• [What you need to do]: If a line includes "rendez", copy it out of the entries.

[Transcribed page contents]
Segment Open

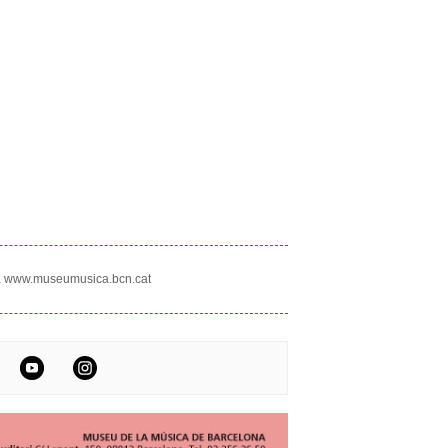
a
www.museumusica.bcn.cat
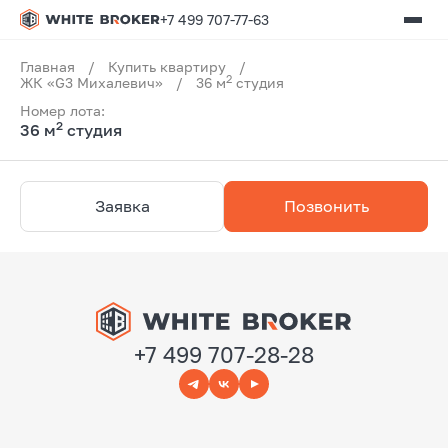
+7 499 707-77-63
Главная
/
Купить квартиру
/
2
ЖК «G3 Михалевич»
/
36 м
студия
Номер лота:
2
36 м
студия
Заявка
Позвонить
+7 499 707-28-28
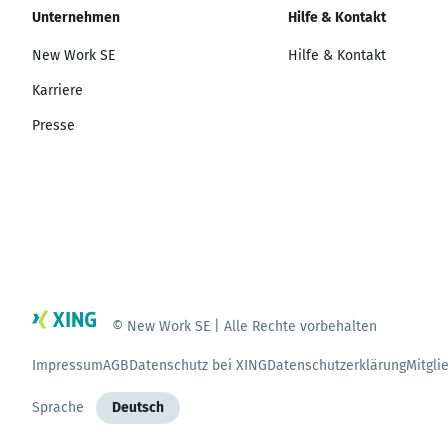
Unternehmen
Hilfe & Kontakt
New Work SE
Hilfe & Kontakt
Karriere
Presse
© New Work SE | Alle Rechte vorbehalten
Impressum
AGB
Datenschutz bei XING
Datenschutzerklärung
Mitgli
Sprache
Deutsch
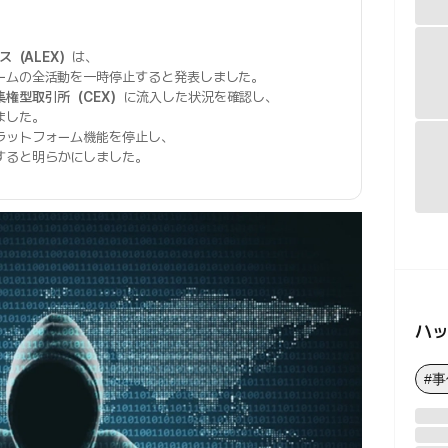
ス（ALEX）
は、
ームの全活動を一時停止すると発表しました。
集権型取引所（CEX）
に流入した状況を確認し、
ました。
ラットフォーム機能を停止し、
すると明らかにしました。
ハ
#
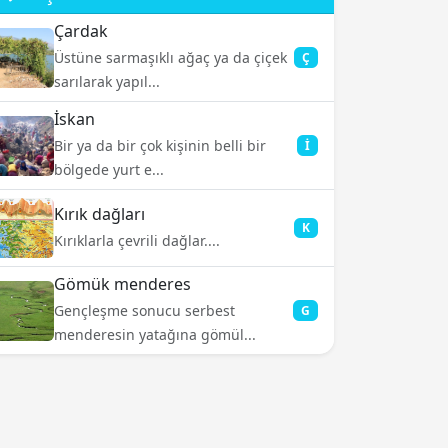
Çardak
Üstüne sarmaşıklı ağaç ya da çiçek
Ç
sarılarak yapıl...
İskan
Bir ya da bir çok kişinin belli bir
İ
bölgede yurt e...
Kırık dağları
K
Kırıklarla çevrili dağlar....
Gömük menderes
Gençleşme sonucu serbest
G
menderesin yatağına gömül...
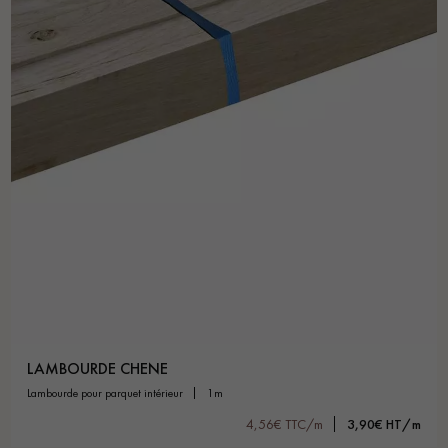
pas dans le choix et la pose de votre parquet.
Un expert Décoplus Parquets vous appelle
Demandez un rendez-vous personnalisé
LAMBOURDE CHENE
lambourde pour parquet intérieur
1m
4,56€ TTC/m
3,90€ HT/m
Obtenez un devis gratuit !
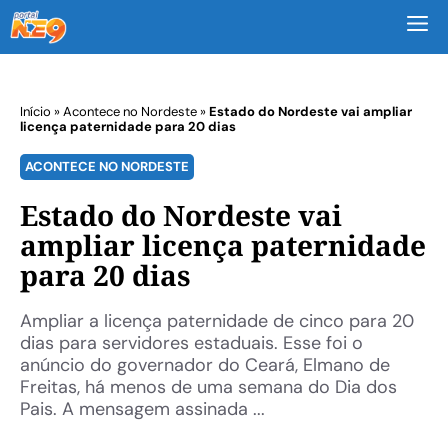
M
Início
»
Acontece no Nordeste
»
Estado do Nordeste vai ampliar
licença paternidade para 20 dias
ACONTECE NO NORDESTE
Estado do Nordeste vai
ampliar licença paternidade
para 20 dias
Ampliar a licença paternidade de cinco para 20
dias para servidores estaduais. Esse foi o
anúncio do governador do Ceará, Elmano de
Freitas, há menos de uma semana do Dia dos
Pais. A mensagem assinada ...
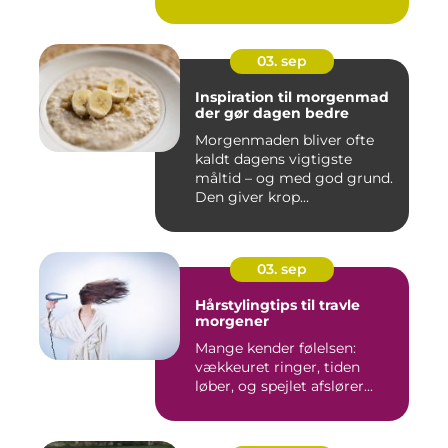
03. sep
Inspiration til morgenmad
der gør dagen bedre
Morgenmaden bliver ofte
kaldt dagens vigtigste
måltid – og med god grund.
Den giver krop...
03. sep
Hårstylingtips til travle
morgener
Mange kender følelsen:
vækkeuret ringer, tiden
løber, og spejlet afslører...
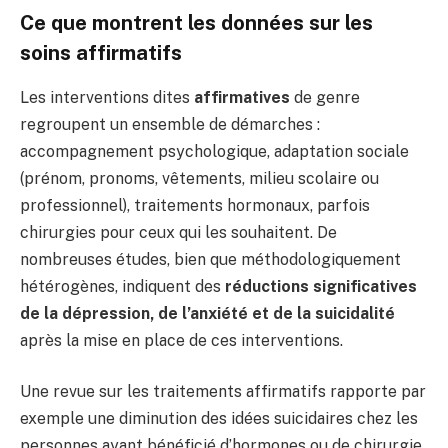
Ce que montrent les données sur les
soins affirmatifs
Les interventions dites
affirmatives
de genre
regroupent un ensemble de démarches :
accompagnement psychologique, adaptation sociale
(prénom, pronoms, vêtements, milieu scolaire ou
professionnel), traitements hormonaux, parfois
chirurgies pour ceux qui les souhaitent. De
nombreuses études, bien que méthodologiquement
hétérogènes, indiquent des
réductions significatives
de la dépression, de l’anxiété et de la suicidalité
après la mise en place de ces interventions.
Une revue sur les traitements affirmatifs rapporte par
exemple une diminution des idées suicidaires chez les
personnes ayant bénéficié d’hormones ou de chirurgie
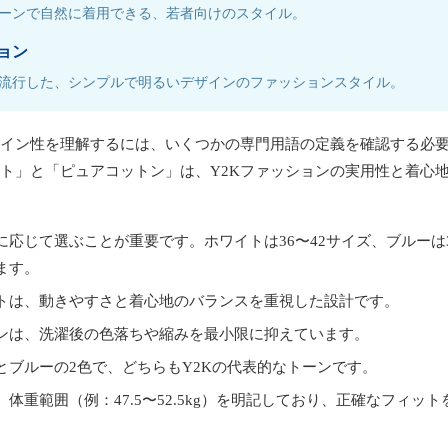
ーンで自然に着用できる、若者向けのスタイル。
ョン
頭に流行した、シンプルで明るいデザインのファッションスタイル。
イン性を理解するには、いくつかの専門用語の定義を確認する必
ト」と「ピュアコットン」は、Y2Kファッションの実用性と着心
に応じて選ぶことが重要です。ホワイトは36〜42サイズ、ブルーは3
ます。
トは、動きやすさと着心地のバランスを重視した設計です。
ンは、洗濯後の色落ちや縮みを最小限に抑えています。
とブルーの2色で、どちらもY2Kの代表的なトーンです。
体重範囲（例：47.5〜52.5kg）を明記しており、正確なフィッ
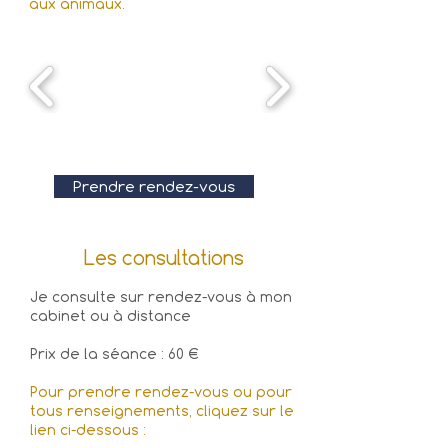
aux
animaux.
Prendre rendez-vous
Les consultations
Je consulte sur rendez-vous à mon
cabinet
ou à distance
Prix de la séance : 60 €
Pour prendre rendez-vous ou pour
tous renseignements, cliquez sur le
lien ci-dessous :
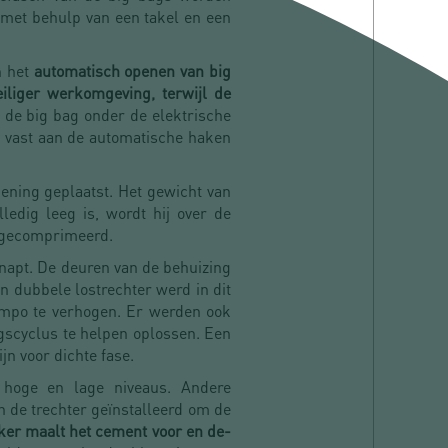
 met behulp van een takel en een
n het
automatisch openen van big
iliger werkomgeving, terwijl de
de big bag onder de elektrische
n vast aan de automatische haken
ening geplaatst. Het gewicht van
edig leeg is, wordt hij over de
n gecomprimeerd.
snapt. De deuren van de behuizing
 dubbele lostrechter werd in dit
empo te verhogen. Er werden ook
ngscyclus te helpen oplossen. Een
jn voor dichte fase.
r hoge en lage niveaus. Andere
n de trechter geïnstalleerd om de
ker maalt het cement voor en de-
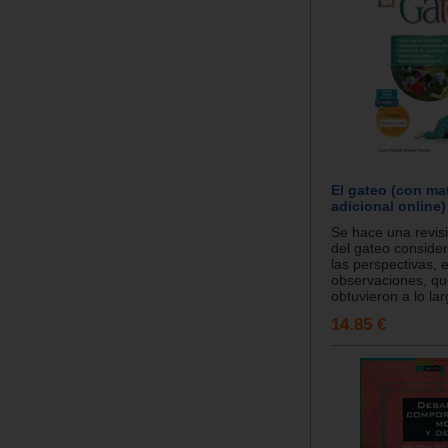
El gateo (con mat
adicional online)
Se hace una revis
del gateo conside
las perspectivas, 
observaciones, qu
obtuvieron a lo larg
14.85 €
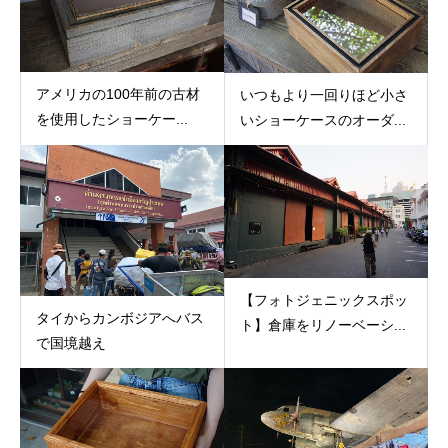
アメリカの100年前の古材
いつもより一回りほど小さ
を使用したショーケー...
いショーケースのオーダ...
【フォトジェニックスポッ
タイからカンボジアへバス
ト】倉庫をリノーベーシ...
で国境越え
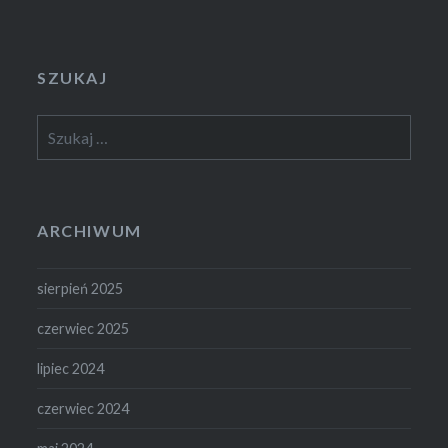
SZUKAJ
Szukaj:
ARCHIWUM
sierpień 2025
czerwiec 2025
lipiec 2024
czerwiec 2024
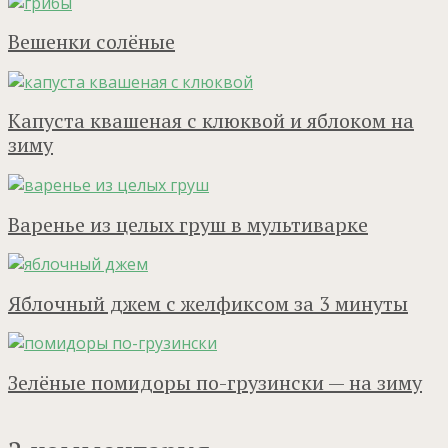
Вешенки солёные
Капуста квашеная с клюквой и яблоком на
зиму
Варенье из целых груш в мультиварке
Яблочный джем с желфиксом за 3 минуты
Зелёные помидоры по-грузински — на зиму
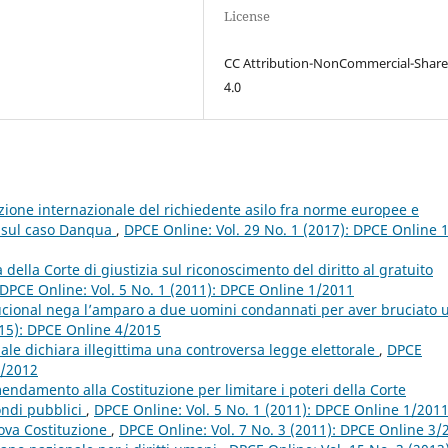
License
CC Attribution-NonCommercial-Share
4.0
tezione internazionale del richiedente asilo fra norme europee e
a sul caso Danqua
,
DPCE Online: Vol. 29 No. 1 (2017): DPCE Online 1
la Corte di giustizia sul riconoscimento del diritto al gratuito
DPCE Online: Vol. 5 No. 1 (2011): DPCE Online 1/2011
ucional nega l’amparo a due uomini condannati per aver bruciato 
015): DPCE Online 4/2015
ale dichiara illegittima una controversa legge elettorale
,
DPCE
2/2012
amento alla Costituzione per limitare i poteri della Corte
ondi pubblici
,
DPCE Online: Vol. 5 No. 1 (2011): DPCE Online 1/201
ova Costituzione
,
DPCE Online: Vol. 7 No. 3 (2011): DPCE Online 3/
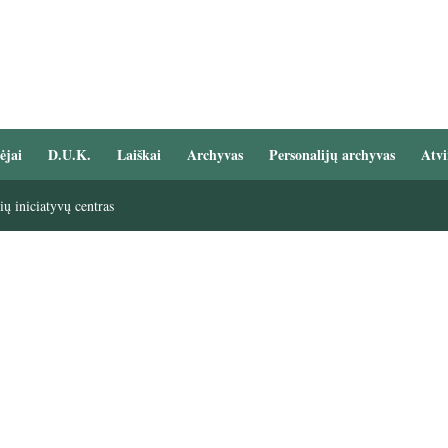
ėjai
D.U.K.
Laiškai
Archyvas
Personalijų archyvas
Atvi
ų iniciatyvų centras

Segment Closed

• [Reply to the task]:
Demandez un rendez-vous personnalisé
Prendre rendez-vous
Je consulte sur rendez-vous à mon
Pour prendre rendez-vous ou pour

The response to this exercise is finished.